When I first heard your name
uttered by farmers and clearers
chopping out tracts
of our grandfather’s Western Woodlands
I could not fathom
origins of your contorted title
for I thought more of penetrating
steel tools, drilling
in the grasp of carpenters.
But then was shown among
blackbutts and casuarinas
your manic twisting green trunks.
What tortures twirled these mallees?
Was it suffering salinity
or surviving inland biospheres
here in these arid parts?
Perhaps, in youth, you gimlets blindly
followed progress of the blazing sun
circling the sky each day from the east,
your craning necks winding your trunks?
Otherwise, like the rest of the trees
you would grow straight and tall
only branching out to provide roots
with a private patch of shade.
Gimlet, we stand respectfully to salute
you as a worshipful dervish
of such semi-desert lands,
whirling with this spinning earth!
Note: Eucalyptus Salubris, also ‘fluted gum’ is a smaller gumtree prevalent in inland semi-arid areas of Western Australia and its common name relates to the resemblance of the twisted trunk to a carpenter’s gimlet, a tool for drilling holes in wood.

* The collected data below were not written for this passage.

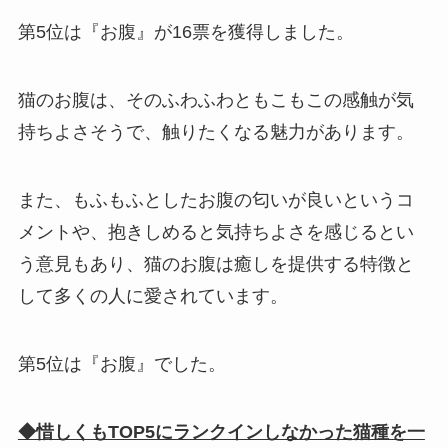
第5位は『お腹』が16票を獲得しました。
猫のお腹は、そのふわふわともこもこの感触が気
持ちよさそうで、触りたくなる魅力があります。
また、もふもふとしたお腹の匂いが良いというコ
メントや、抱きしめると気持ちよさを感じるとい
う意見もあり、猫のお腹は癒しを提供する特徴と
して多くの人に愛されています。
第5位は『お腹』でした。
◆惜しくもTOP5にランクインしなかった猫種を一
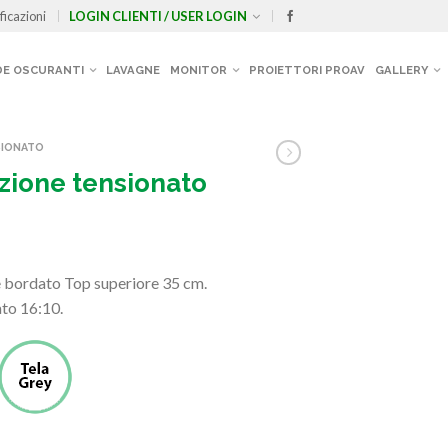
ficazioni
LOGIN CLIENTI / USER LOGIN
E OSCURANTI
LAVAGNE
MONITOR
PROIETTORI PROAV
GALLERY
SIONATO
zione tensionato
e bordato Top superiore 35 cm.
to 16:10.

Glen Phillips is a poet and professor, born in Southern Cross, Western Australia. He has taught all his working life and is internationally published with some 60 books or chapbooks, numerous articles, short stories and poetry. Glen is Director of Edith Cowan University’s International Centre for Landscape and Language in Perth. He has 50 published poetry collections, many including his own paintings, drawings and photographs.